* _Given records_:
━━━━━━━━━━━━━━━━━━━━━━━━━━━━━━
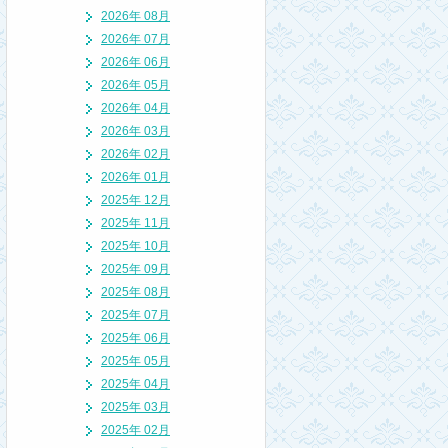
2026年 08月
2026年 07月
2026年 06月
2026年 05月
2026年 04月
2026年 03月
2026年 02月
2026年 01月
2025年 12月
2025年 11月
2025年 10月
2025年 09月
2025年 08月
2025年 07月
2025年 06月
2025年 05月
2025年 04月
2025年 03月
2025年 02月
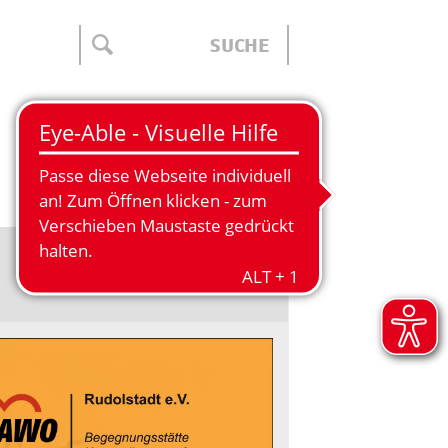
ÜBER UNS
━━━━━━━━━━━━━━━━━━━━━━━━━━━━━━
* _How to complete this task_: Leave the pictures out and output all of the data verbatim.

* _Exercise solution_:
2026年 08月
2026年 07月
2026年 06月
2026年 05月
2026年 04月
2026年 03月
2026年 02月
2026年 01月
2025年 12月
2025年 11月
2025年 10月
2025年 09月
2025年 08月
2025年 07月
2025年 06月
2025年 05月
2025年 04月
2025年 03月
2025年 02月
ÜBER UNS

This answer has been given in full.